A última palavra de um homem vai para sua mãe ou para quem mais ama

Um soldado alemão, por exemplo, se despede dos pais e lamenta a perda de um amigo. “Amados pais. (...) Tenho certeza que esta será a última [carta] que seu amado filho lhes escreverá. Temos russos por todos os lados e não nos mandam ajuda de Berlim. Tenho-lhes uma triste notícia, Granstsau morreu semana passada. (...) Chorei muito ao vê-lo, porque crescemos juntos, lembram-se? Quando éramos crianças, quebrei a perna, ele me levou a casa nas suas costas com a minha perna quebrada. Sinto muito pelos pais dele. Perdi meu único amigo.”

Outro soldado, imerso em atroz incerteza em relação àquilo em que acreditava, relata como o nacionalismo e a política, que haviam inspirado delírios de grandeza e tinham conduzido à guerra, deixaram de fazer qualquer sentido naquela hora fúnebre. “Tive um choque terrível e as piores dúvidas sobre tudo. Antes eu era forte e acreditava; agora sou fraco e incrédulo. Sobre muito do que está acontecendo aqui jamais saberei de coisa alguma; mas o pouco que sei é demais para o estômago. Ninguém poderá dizer-me que meus camaradas morreram com palavras como ‘Alemanha’ ou ‘Heil Hitler!’ nos lábios... A última palavra de um homem vai para sua mãe ou para quem mais ama, ou então é apenas um grito de socorro.”

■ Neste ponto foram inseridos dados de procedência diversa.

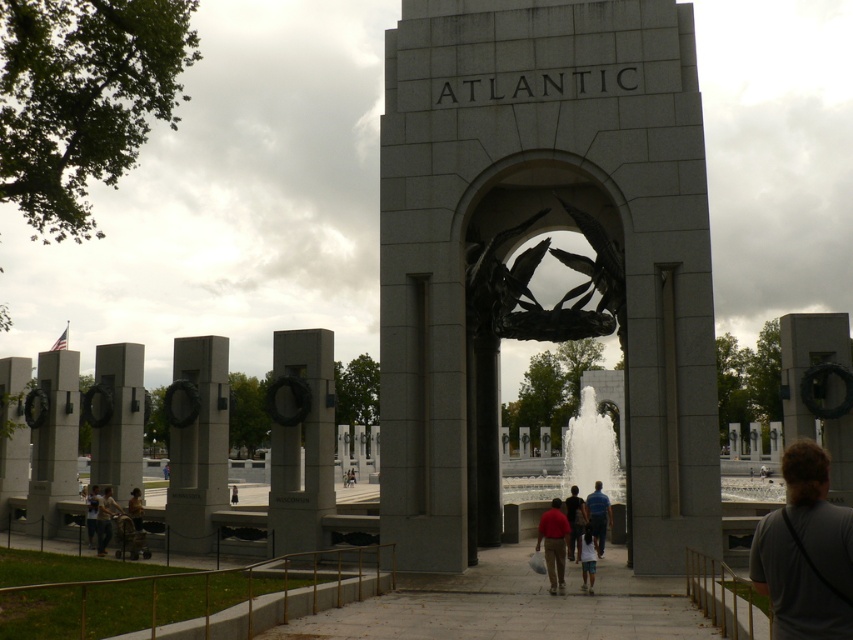 The height and width of the screenshot is (640, 853). What do you see at coordinates (196, 440) in the screenshot?
I see `black stone wreath at left` at bounding box center [196, 440].

Between point (196, 524) and point (589, 586), which one is positioned behind?

Point (196, 524)

Where is `black stone wreath at left`? The width and height of the screenshot is (853, 640). black stone wreath at left is located at coordinates (196, 440).

Identify the location of wooden cane at lower left. (129, 538).

Which is behind, point (123, 550) or point (91, 520)?

Positioned behind is point (91, 520).

Which is behind, point (115, 556) or point (93, 547)?

Positioned behind is point (93, 547).

Where is `wooden cane at lower left`? wooden cane at lower left is located at coordinates (129, 538).

Can you confirm if white marble fountain at center is smaller than brown leather jacket at center?

No, white marble fountain at center is not smaller than brown leather jacket at center.

Is white marble fountain at center thinner than brown leather jacket at center?

No.

Is point (616, 497) behind point (134, 520)?

Yes.

This screenshot has width=853, height=640. I want to click on white marble fountain at center, so click(592, 451). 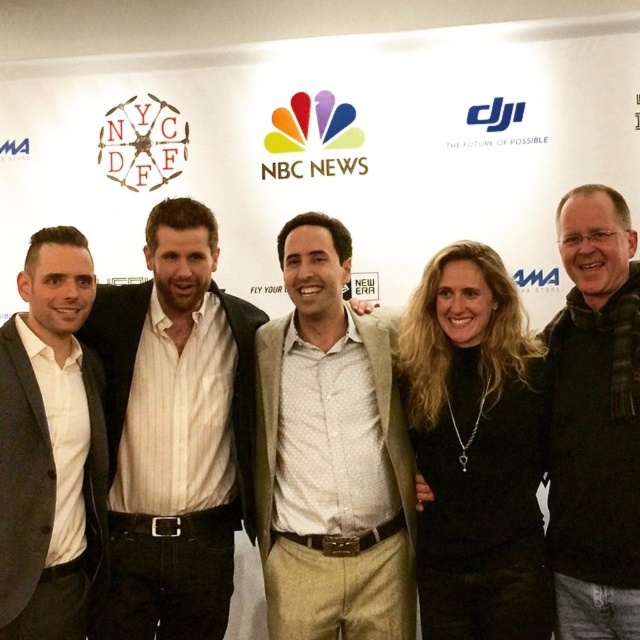 In the scene shown: You are a photographer arranging a group photo. You have two key subjects wearing the black wool sweater at right and the white matte suit at left. Based on the scene description, which subject is standing to the right of the other?

The black wool sweater at right is positioned on the right side of the white matte suit at left, so the subject in the black wool sweater at right is standing to the right of the subject in the white matte suit at left.

In the scene shown: You are a photographer adjusting the camera settings to ensure all subjects are in focus. Given that the white striped shirt at center and the light beige textured blazer at center are both at the center, which one is positioned closer to the camera?

The white striped shirt at center is much taller as light beige textured blazer at center, meaning it is positioned closer to the camera. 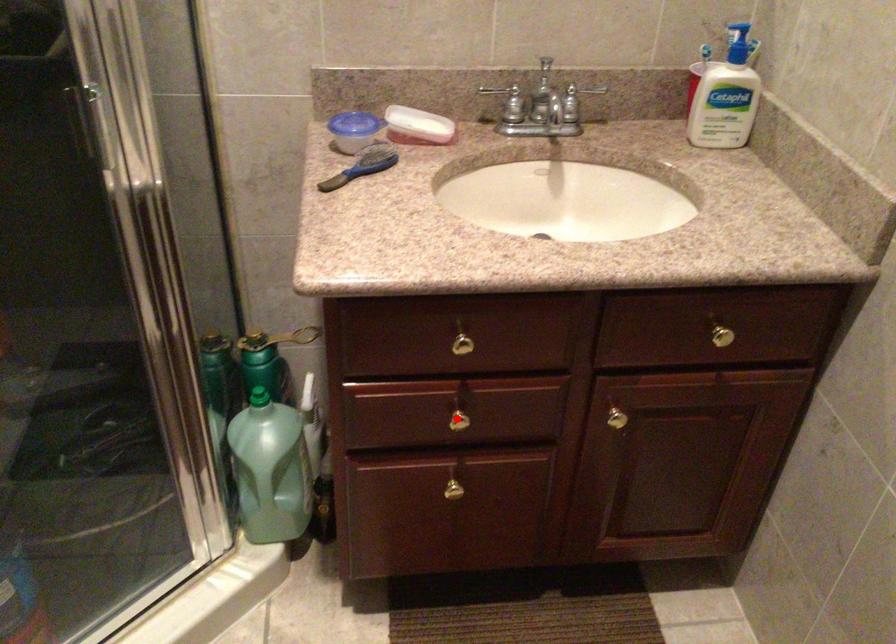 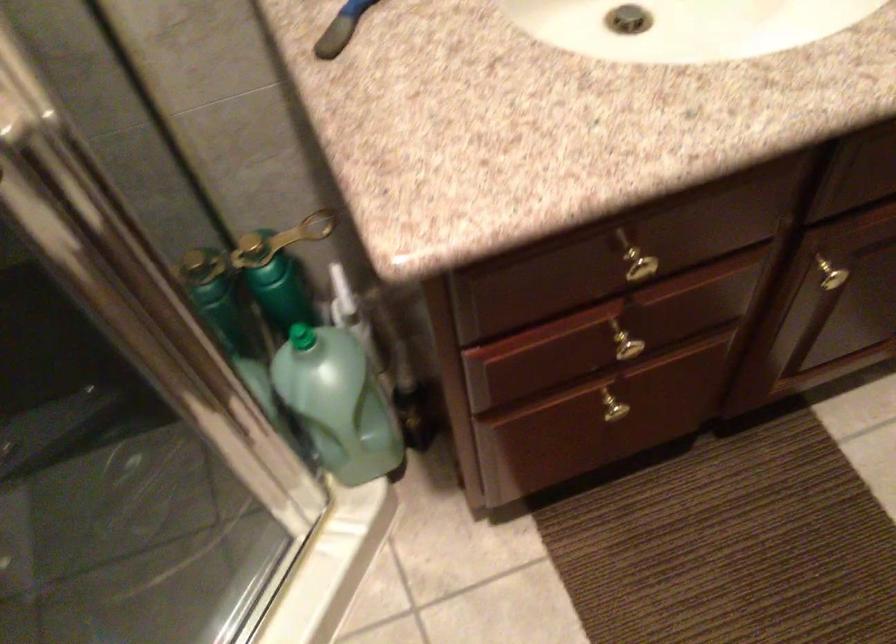 Question: I am providing you with two images of the same scene from different viewpoints. A red point is shown in image1. For the corresponding object point in image2, is it positioned nearer or farther from the camera?

Choices:
 (A) Nearer
 (B) Farther

Answer: (A) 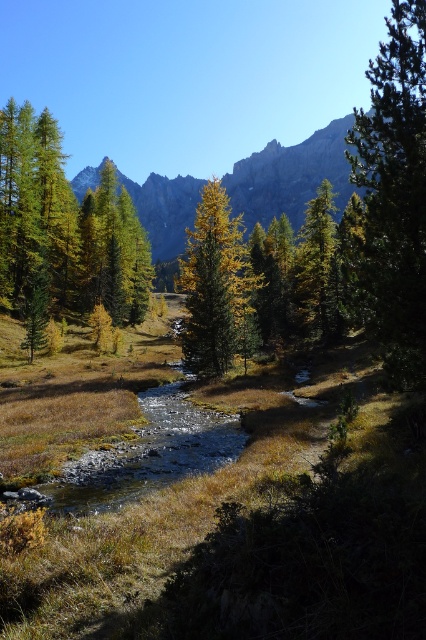 Question: Can you confirm if green matte tree at left is wider than green textured pine tree at upper right?

Choices:
 (A) no
 (B) yes

Answer: (A)

Question: Based on their relative distances, which object is nearer to the green matte tree at center?

Choices:
 (A) green matte tree at left
 (B) green textured pine tree at upper right
 (C) green leafy trees at upper center
 (D) golden-green foliage at center

Answer: (B)

Question: Can you confirm if green matte tree at left is smaller than green leafy trees at upper center?

Choices:
 (A) yes
 (B) no

Answer: (A)

Question: Which point appears farthest from the camera in this image?

Choices:
 (A) (405, 108)
 (B) (120, 273)
 (C) (305, 260)
 (D) (193, 310)

Answer: (B)

Question: Which object appears farthest from the camera in this image?

Choices:
 (A) green textured pine tree at upper right
 (B) golden-green foliage at center

Answer: (B)

Question: Does green matte tree at left appear on the left side of green textured pine tree at upper right?

Choices:
 (A) yes
 (B) no

Answer: (A) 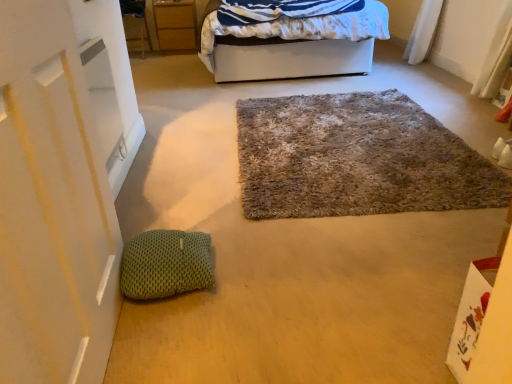 Find the location of a particular element. free area in between green knitted pillow at lower left and fuzzy carpet at center is located at coordinates (276, 220). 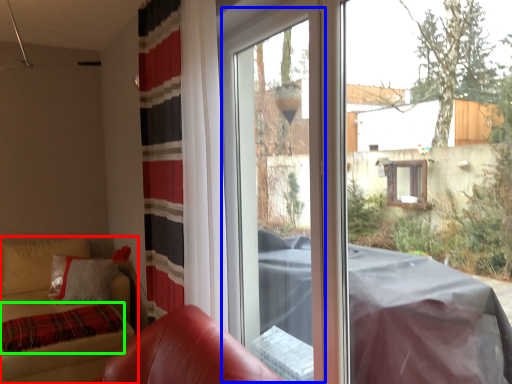 Question: Which is farther away from furniture (highlighted by a red box)? screen door (highlighted by a blue box) or blanket (highlighted by a green box)?

Choices:
 (A) screen door
 (B) blanket

Answer: (A) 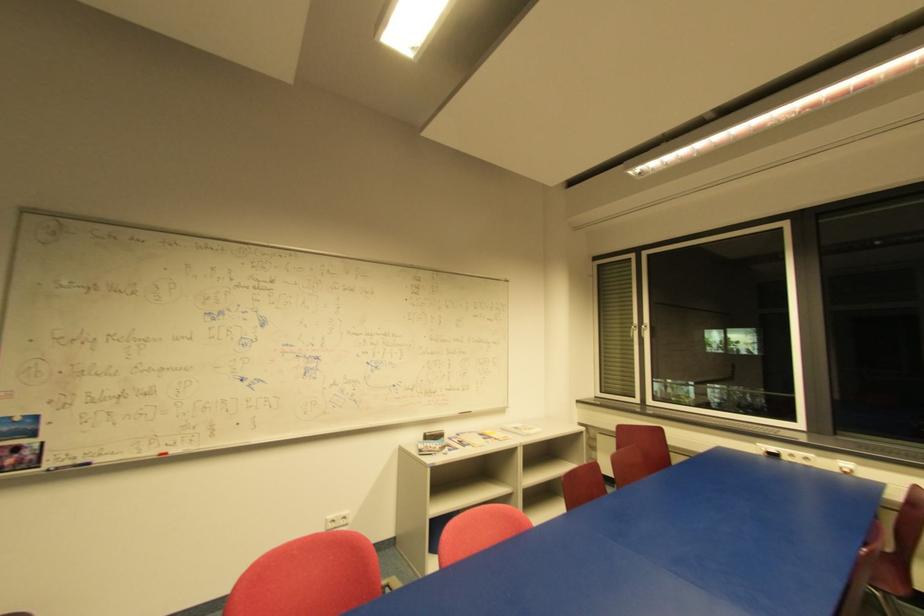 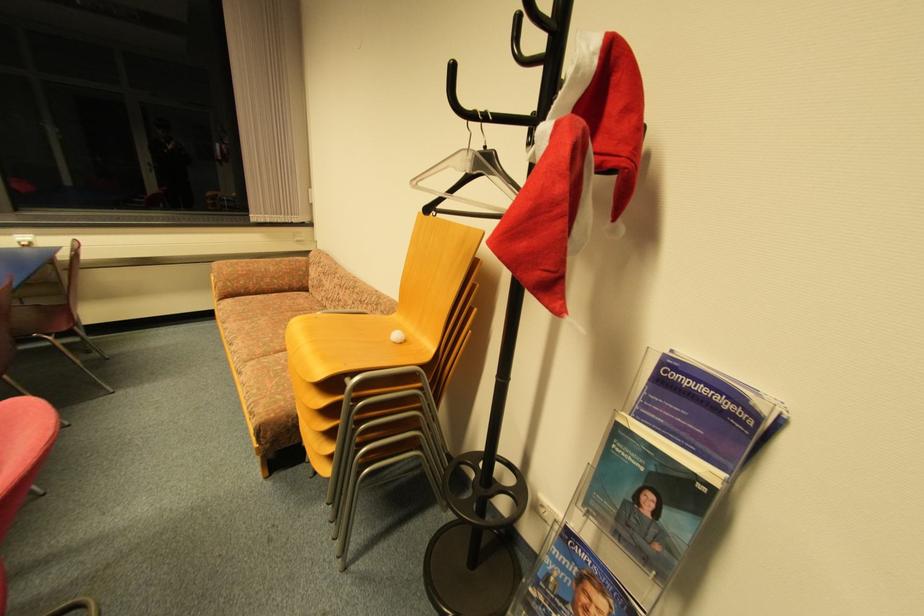 In the scene shown: The first image is from the beginning of the video and the second image is from the end. How did the camera likely rotate when shooting the video?

The camera's rotation is toward right-down. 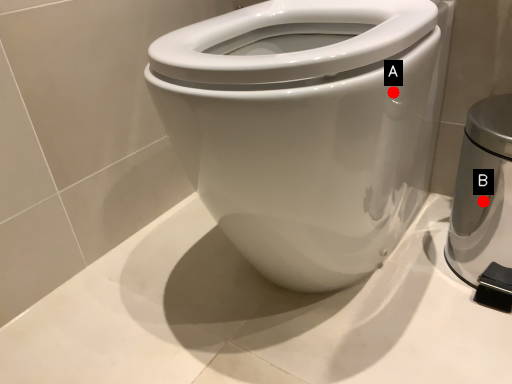 Question: Two points are circled on the image, labeled by A and B beside each circle. Which point is closer to the camera?

Choices:
 (A) A is closer
 (B) B is closer

Answer: (A) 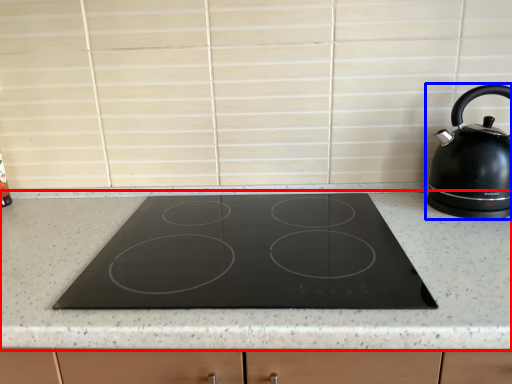 Question: Which object appears farthest to the camera in this image, countertop (highlighted by a red box) or kettle (highlighted by a blue box)?

Choices:
 (A) countertop
 (B) kettle

Answer: (B) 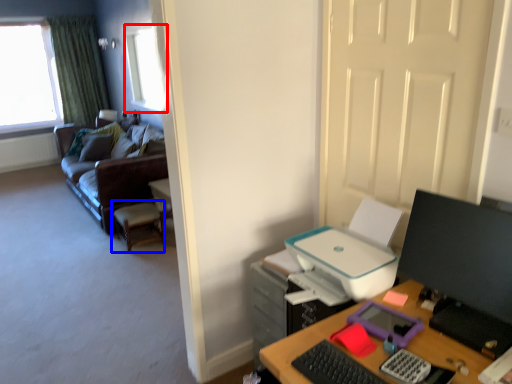 Question: Which of the following is the farthest to the observer, window (highlighted by a red box) or computer chair (highlighted by a blue box)?

Choices:
 (A) window
 (B) computer chair

Answer: (A)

Um terceiro alemão lamenta-se por nunca ter se declarado à amada. Teme ser esquecido. E busca resgatar sua dignidade ao assumir sua responsabilidade moral. “Você sabe o que sinto por você, Augusta. Dissemos muito pouco ou quase nada sobre nossas emoções; mas amo você e você me ama, e é por isso que saberá a verdade. Esse é o tema desta carta. A verdade significa conhecer os fatos a respeito das piores batalhas travadas em uma situação desesperadora: miséria, fome frio, privações, dúvidas , desespero e homens morrendo de maneira horrível (...) Minha própria parcela de culpa é inegável. Numa proporção pequena, é verdade (...), mas dá no mesmo. Não tenho intenção de fugir de minha responsabilidade (...) e pagarei a dívida com a minha própria vida. (...) Augusta, serei forte. Não fique amargurada, nem sofra muito com minha ausência. Não estou acovardado, somente triste por não poder dar maior prova de minha coragem do que morrer por uma causa fútil, para não dizer criminosa. Não me esqueça rápido demais.”

Muitas dessas cartas nunca chegaram a seus destinatários. Mas ficaram para a humanidade.